There's a lot going on here.

browse.db is the SQLite database file that was built by running yaml-to-sqlite.

about.db is an empty database built using sqlite3 about.db '' - more on this later.

The --alias= option tells Zeit Now to alias that URL to the resulting deployment. This is the single biggest feature that I'm missing from Google Cloud Run at the moment. It's possible to point domains at deployments there but it's not nearly as easy to script.

The --install= options tell datasette publish which plugins should be installed on the resulting instance.

--metadata=, --template-dir= and --plugins-dir= are the options that customize the instance.

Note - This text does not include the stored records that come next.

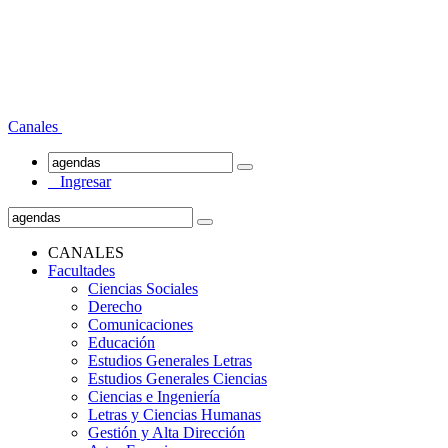
Canales
Ingresar
CANALES
Facultades
Ciencias Sociales
Derecho
Comunicaciones
Educación
Estudios Generales Letras
Estudios Generales Ciencias
Ciencias e Ingeniería
Letras y Ciencias Humanas
Gestión y Alta Dirección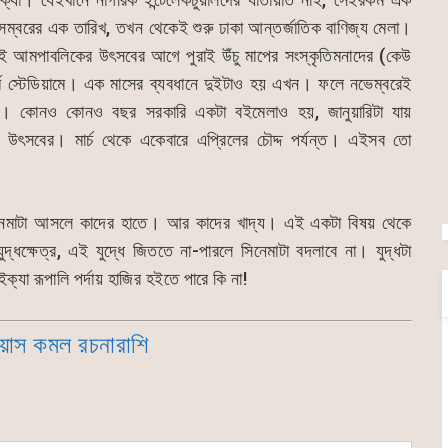
ম্বরের এক তারিখ, তখন থেকেই শুরু ঢাকা আন্তর্জাতিক বাণিজ্য মেলা।
 আমপাবলিকের উৎসবের আগে পুরাই উঁচু মাপের সংস্কৃতিমনাদের (কেউ
 স্টেডিয়ামে। এক মাসের ব্যবধানে দুইটাও হয় এখন। ফলে নভেম্বরেই
সব। কোনও কোনও বছর সরকারি একটা বইমেলাও হয়, জানুয়ারিটা যায়
টাই উৎসবের। মার্চ থেকে একেবারে এপ্রিলের চৌদ্দ পর্যন্ত। এইসব তো
সিনেমাটা আসলে কাদের হাতে। আর কাদের খাদ্য। এই একটা বিষয় থেকে
ুদ্ধক্ষেত্র, এই যুদ্ধে জিততে না-পারলে সিনেমাটা বদলাবে না। যুদ্ধটা
্যা রূপালি পর্দায় হাজির হইতে পারে কি না!
য়াস কমল রচনারাশি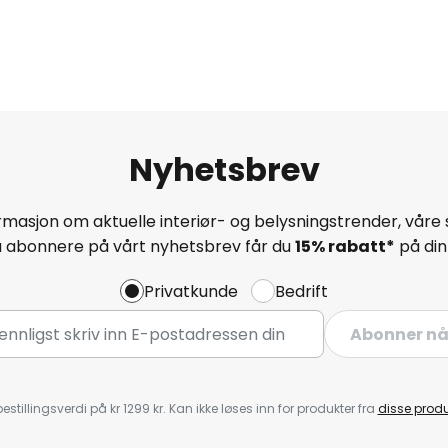
Nyhetsbrev
masjon om aktuelle interiør- og belysningstrender, våre 
å abonnere på vårt nyhetsbrev får du
15% rabatt*
på din 
Privatkunde
Bedrift
Abonner n
estillingsverdi på kr 1299 kr. Kan ikke løses inn for produkter fra
disse prod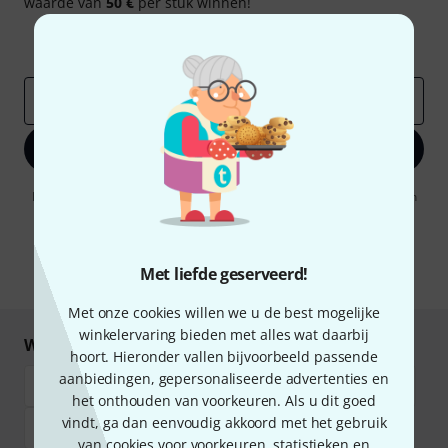
waarde van
50 €
per stuk winnen!
Inspirerende bijdragen
Aanbiedingen
Thomann-inzichten
E-Mail adres
*
Registreer nu
Door op "Registreer nu" te klikken, gaat u akkoord met het ontvangen
van e-mailreclame. U kunt zich op elk moment afmelden. Meer
informatie over de nieuwsbrief vindt u in onze
richtlijn
gegevensbescherming
.
Met liefde geserveerd!
* Benodigd
Met onze cookies willen we u de best mogelijke
winkelervaring bieden met alles wat daarbij
Winkel en betaal veilig
hoort. Hieronder vallen bijvoorbeeld passende
aanbiedingen, gepersonaliseerde advertenties en
het onthouden van voorkeuren. Als u dit goed
vindt, ga dan eenvoudig akkoord met het gebruik
van cookies voor voorkeuren, statistieken en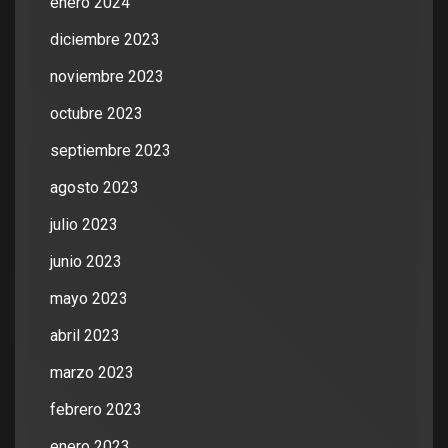
enero 2024
diciembre 2023
noviembre 2023
octubre 2023
septiembre 2023
agosto 2023
julio 2023
junio 2023
mayo 2023
abril 2023
marzo 2023
febrero 2023
enero 2023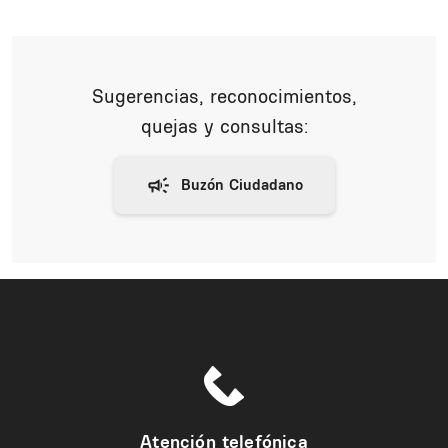
Sugerencias, reconocimientos,
quejas y consultas:
Atención telefónica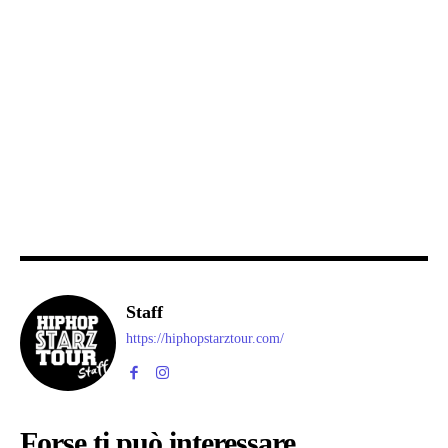
Staff
https://hiphopstarztour.com/
Forse ti può interessare...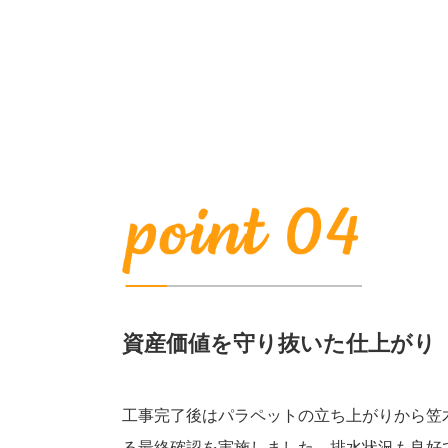
資産価値を守り抜いた仕上がり
工事完了後はパラペットの立ち上がりから笠
る最終確認を実施しました。排水状況も良好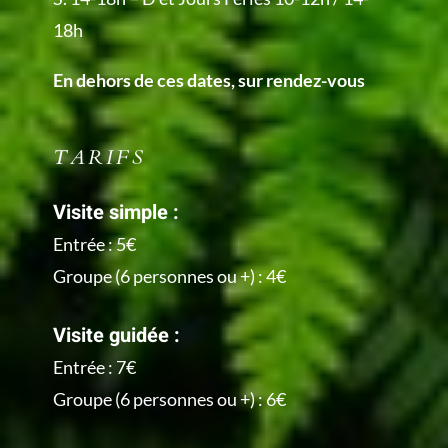
18h
En dehors de ces dates, sur rendez-vous
TARIFS
Visite simple :
Entrée : 5€
Groupe (6 personnes ou +) : 4€
Visite guidée :
Entrée : 7€
Groupe (6 personnes ou +) : 6€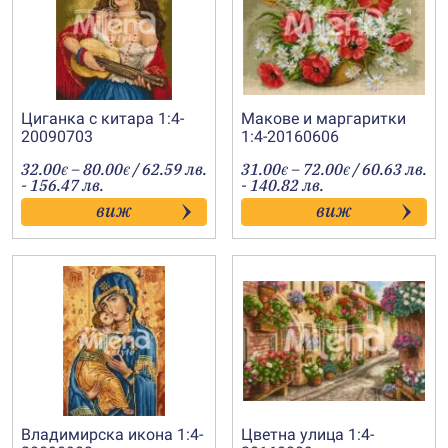
Циганка с китара 1:4-
Макове и маргаритки
20090703
1:4-20160606
Price
Price
32.00
–
80.00
/ 62.59 лв.
31.00
–
72.00
/ 60.63 лв.
€
€
€
€
range:
range:
- 156.47 лв.
- 140.82 лв.
32.00€
31.00€
виж
виж
through
through
80.00€
72.00€
Владимирска икона 1:4-
Цветна улица 1:4-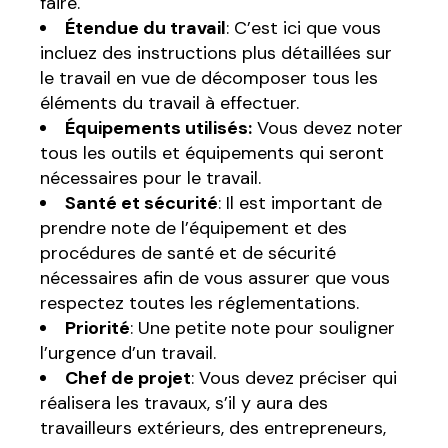
faire.
Étendue du travail
: C’est ici que vous
incluez des instructions plus détaillées sur
le travail en vue de décomposer tous les
éléments du travail à effectuer.
Équipements utilisés:
Vous devez noter
tous les outils et équipements qui seront
nécessaires pour le travail.
Santé et sécurité
: Il est important de
prendre note de l’équipement et des
procédures de santé et de sécurité
nécessaires afin de vous assurer que vous
respectez toutes les réglementations.
Priorité
: Une petite note pour souligner
l’urgence d’un travail.
Chef de projet
: Vous devez préciser qui
réalisera les travaux, s’il y aura des
travailleurs extérieurs, des entrepreneurs,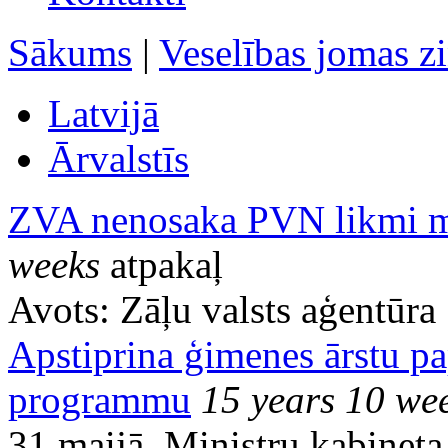
Sākums
|
Veselības jomas z
Latvijā
Ārvalstīs
ZVA nenosaka PVN likmi m
weeks
atpakaļ
Avots:
Zāļu valsts aģentūra
Apstiprina ģimenes ārstu pa
programmu
15 years 10 we
31.maijā, Ministru kabineta 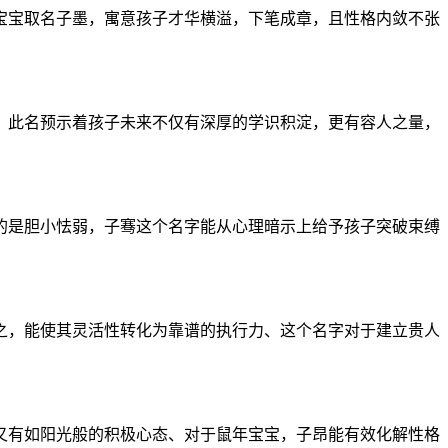
宝宝取名子墨，寓意孩子才华横溢，下笔成章，且性格内敛不张
、此名预示着孩子未来不仅有深厚的学识积淀，更有容人之量，
的是胆小怯弱，子骞这个名字能从心理暗示上给予孩子突破束缚
之，能使其灵活性转化为靠谱的执行力、这个名字对于建立贵人
又有如阳光般的积极心态、对于鼠年宝宝，子昂能有效化解性格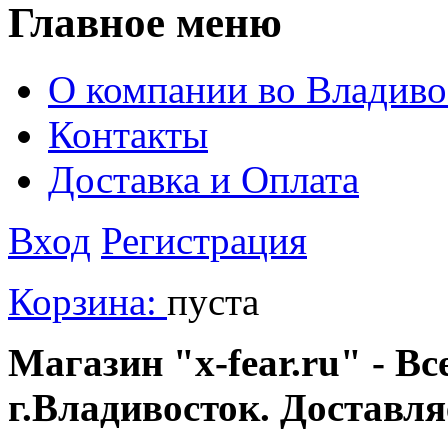
Главное меню
О компании во Владиво
Контакты
Доставка и Оплата
Вход
Регистрация
Корзина:
пуста
Магазин "x-fear.ru" - Вс
г.Владивосток. Доставл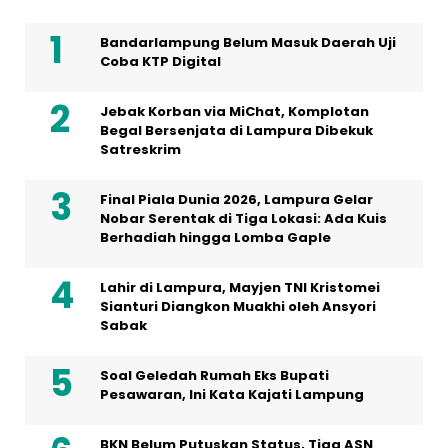
Bandarlampung Belum Masuk Daerah Uji
Coba KTP Digital
Jebak Korban via MiChat, Komplotan
Begal Bersenjata di Lampura Dibekuk
Satreskrim
Final Piala Dunia 2026, Lampura Gelar
Nobar Serentak di Tiga Lokasi: Ada Kuis
Berhadiah hingga Lomba Gaple
Lahir di Lampura, Mayjen TNI Kristomei
Sianturi Diangkon Muakhi oleh Ansyori
Sabak
Soal Geledah Rumah Eks Bupati
Pesawaran, Ini Kata Kajati Lampung
BKN Belum Putuskan Status, Tiga ASN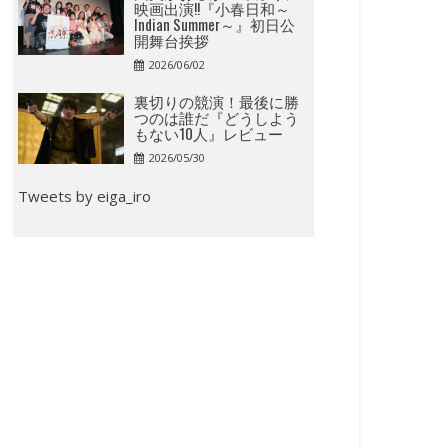
映画出演!!『小春日和～
Indian Summer～』初日公
開舞台挨拶
2026/06/02
裏切りの競演！最後に勝
つのは誰だ『どうしよう
もない10人』レビュー
2026/05/30
Tweets by eiga_iro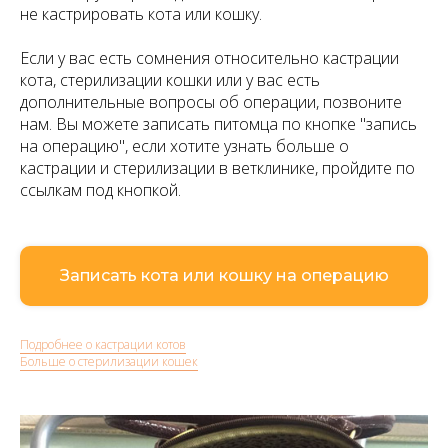
не кастрировать кота или кошку.
Если у вас есть сомнения относительно кастрации
кота, стерилизации кошки или у вас есть
дополнительные вопросы об операции, позвоните
нам. Вы можете записать питомца по кнопке "запись
на операцию", если хотите узнать больше о
кастрации и стерилизации в ветклинике, пройдите по
ссылкам под кнопкой.
Записать кота или кошку на операцию
Подробнее о кастрации котов
Больше о стерилизации кошек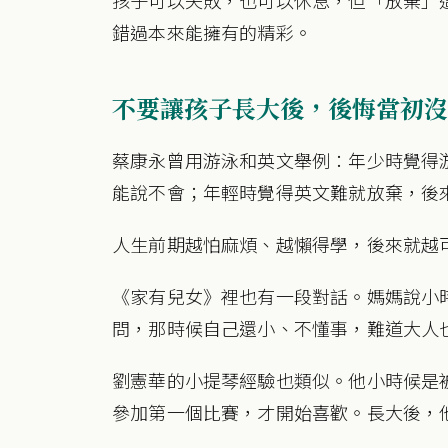
錯過本來能擁有的精彩。
不要讓孩子長大後，後悔當初沒
蔡康永曾用游泳和英文舉例：年少時覺得
能說不會；年輕時覺得英文難就放棄，後
人生前期越怕麻煩、越懶得學，後來就越
《家有兒女》裡也有一段對話。媽媽說小
問，那時候自己還小、不懂事，難道大人
劉憲華的小提琴經驗也類似。他小時候是
參加第一個比賽，才開始喜歡。長大後，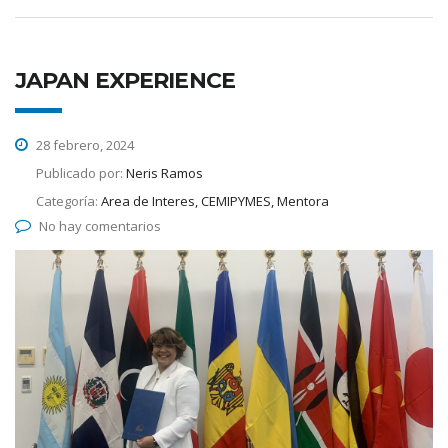
JAPAN EXPERIENCE
28 febrero, 2024
Publicado por:
Neris Ramos
Categoría:
Area de Interes, CEMIPYMES, Mentora
No hay comentarios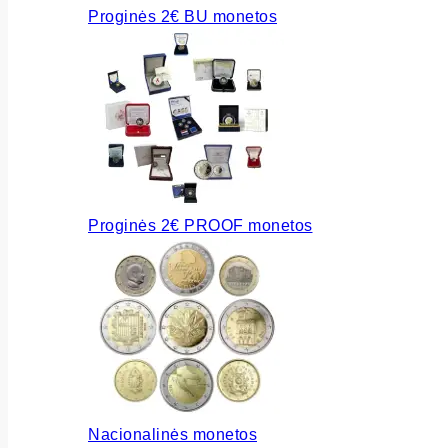
Proginės 2€ BU monetos
Proginės 2€ PROOF monetos
Nacionalinės monetos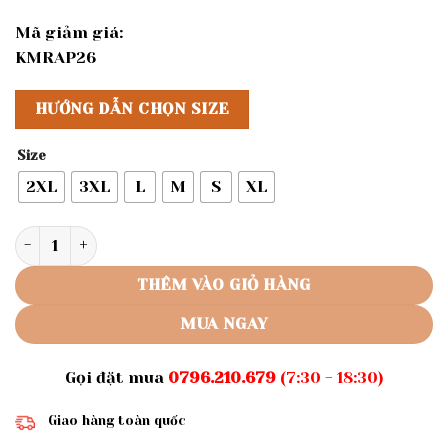
Mã giảm giá:
KMRAP26
HƯỚNG DẪN CHỌN SIZE
Size
2XL
3XL
L
M
S
XL
Rập giấy A0 mã 1518 - bộ cổ sen tay dài số lượng
THÊM VÀO GIỎ HÀNG
MUA NGAY
Gọi đặt mua
0796.210.679
(7:30 - 18:30)
Giao hàng toàn quốc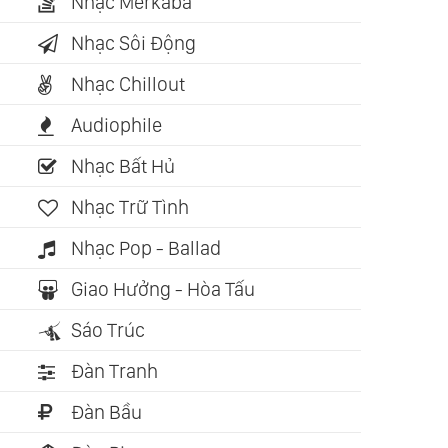
Nhạc Merkaba
Nhạc Sôi Động
Nhạc Chillout
Audiophile
Nhạc Bất Hủ
Nhạc Trữ Tình
Nhạc Pop - Ballad
Giao Hưởng - Hòa Tấu
Sáo Trúc
Đàn Tranh
Đàn Bầu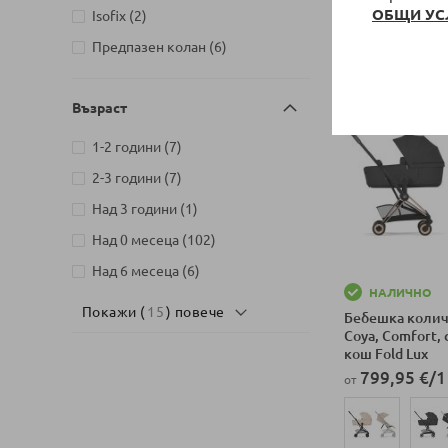
ОБЩИ УС
артикули
Isofix
2
артикули
Предпазен колан
6
Възраст
артикули
1-2 години
7
артикули
2-3 години
7
артикул
Над 3 години
1
артикули
Над 0 месеца
102
артикули
Над 6 месеца
6
НАЛИЧНО
Покажи (
15
) повече
Бебешка количк
Coya, Comfort,
кош Fold Lux
799,95 €
/
1
от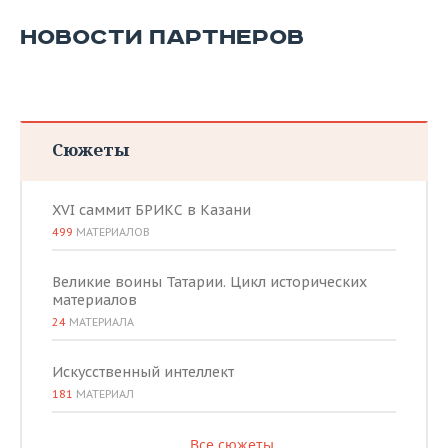
НОВОСТИ ПАРТНЕРОВ
Сюжеты
XVI саммит БРИКС в Казани
499
МАТЕРИАЛОВ
Великие воины Татарии. Цикл исторических
материалов
24
МАТЕРИАЛА
Искусственный интеллект
181
МАТЕРИАЛ
Все сюжеты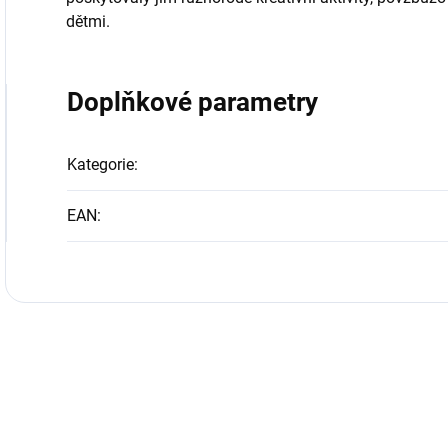
dětmi.
Doplňkové parametry
Kategorie
:
EAN
: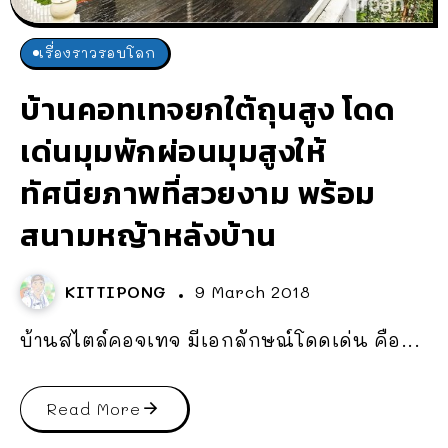
เรื่องราวรอบโลก
บ้านคอทเทจยกใต้ถุนสูง โดด
เด่นมุมพักผ่อนมุมสูงให้
ทัศนียภาพที่สวยงาม พร้อม
สนามหญ้าหลังบ้าน
KITTIPONG
9 March 2018
บ้านสไตล์คอจเทจ มีเอกลักษณ์โดดเด่น คือ...
Read More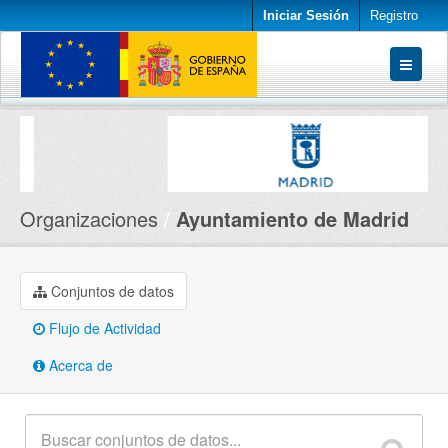
Iniciar Sesión
Registro
Conjuntos de datos
Organizaciones
Acerca de
Organizaciones
Ayuntamiento de Madrid
Conjuntos de datos
Flujo de Actividad
Acerca de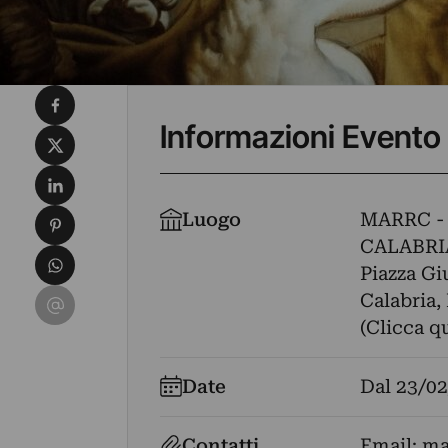
Condividi su Facebook
Informazioni Evento
Condividi su X
Condividi su LinkedIn
Condividi su Pinterest
Luogo
MARRC -
CALABRI
Condividi su WhatsApp
Piazza Gi
Condividi su Email
Calabria, 
(Clicca q
Date
Dal
23/02
Contatti
Email:
ma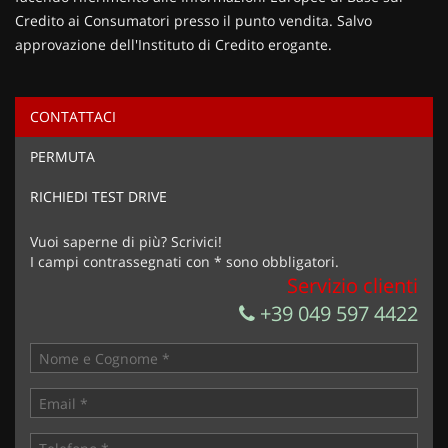
Credito ai Consumatori presso il punto vendita. Salvo
approvazione dell'Instituto di Credito erogante.
CONTATTACI
Ho letto e accetto
l'informativa privacy
*
PERMUTA
Acconsento al trattamento dei miei dati per finalità di
marketing
RICHIEDI TEST DRIVE
Invia la tua richiesta
Vuoi saperne di più? Scrivici!
I campi contrassegnati con * sono obbligatori.
Servizio clienti
+39 049 597 4422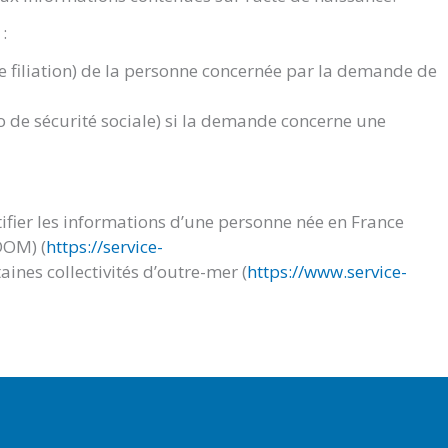
:
de filiation) de la personne concernée par la demande de
 de sécurité sociale) si la demande concerne une
ifier les informations d’une personne née en France
DOM) (
https://service-
aines collectivités d’outre-mer (
https://www.service-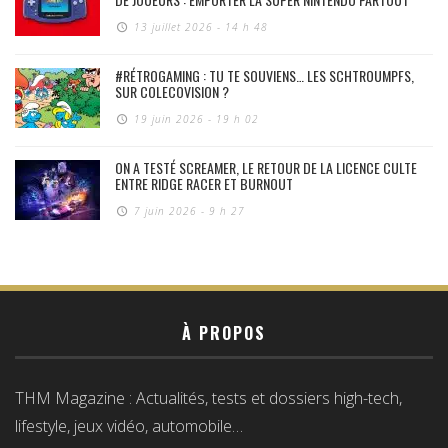
13 juillet 2026 - 14 h 48
#RÉTROGAMING : TU TE SOUVIENS… LES SCHTROUMPFS,
SUR COLECOVISION ?
19 juin 2026 - 19 h 02
ON A TESTÉ SCREAMER, LE RETOUR DE LA LICENCE CULTE
ENTRE RIDGE RACER ET BURNOUT
7 juin 2026 - 9 h 27
À PROPOS
THM Magazine : Actualités, tests et dossiers high-tech,
lifestyle, jeux vidéo, automobile…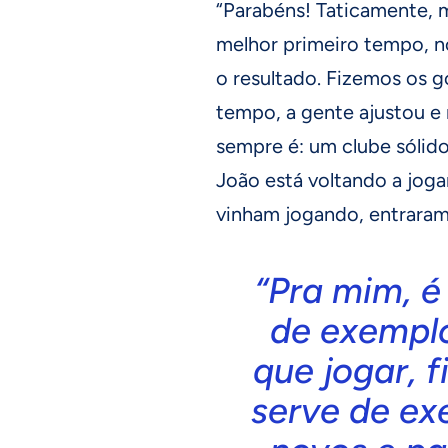
“Parabéns! Taticamente, 
melhor primeiro tempo, 
o resultado. Fizemos os g
tempo, a gente ajustou e 
sempre é: um clube sólido,
João está voltando a joga
vinham jogando, entraram 
“Pra mim, é
de exemplo
que jogar, f
serve de ex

--branch=master means we always deploy the latest master of Datasette directly from GitHub, ignoring the most recent release to PyPI. This isn't strictly necessary here.

Customization

The site itself is built almost entirely using Datasette custom templates. I have four of them:

index.html is the template used for the homepage, and for the page you see when you search for museums near a specific latitude and longitude.
row-browse-museums.html is the template used for the individual museum pages. It includes the JavaScript used for the map (which is powered by Leaflet and uses Wikimedia's OpenStreetMap tiles, which I discovered thanks to this Observable notebook by Tom MacWright).
_museum_card.html is an included template rendering a card for a museum, shared by the index and museum pages.
database-about.html is the template for the about page.

The about page uses a particularly devious hack.

Datasette doesn't have an easy way to create additional custom pages with URLs at the moment (without abusing the asgi_wrapper() hook, which is pretty low-level).

But... every attached database gets its own URL at /database-name.

So, to create the /about page I create an empty database called about.db using the sqlite3 about.db "" command. I serve that using Datasette, then create a custom template for that specific database using Datasette's template naming conventions.

I'll probably come up with a less grotesque way of doing this and bake it into Datasette in the future. For the moment this seems to work pretty well.

Plugins

The two key plugins here are datasette-haversine and datasette-template-sql.

datasette-haversine adds a custom SQL function to Datasette called haversine(), which calculates the haversine distance between two latitude/longitude points.

It's used by the SQL query which finds the nearest museums to the user.

This is very inefficient - it's essentially a brute-force approach which calculates that distance for every museum in the database and sorts them accordingly - but it will be years before I have enough museums listed for that to cause any kind of performance issue.

datasette-template-sql is the new plugin I described last week, made possible by Datasette dropping Python 3.5 support. It allows SQL queries to be executed directly from templates. I'm using it here to run the queries that power homepage.

I tried to get the site working just using code in the templates, but it got pretty messy. Instead, I took advantage of Datasette's --plugins-dir option, which causes Datasette to treat all Python modules in a specific directory as plugins and attempt to load them.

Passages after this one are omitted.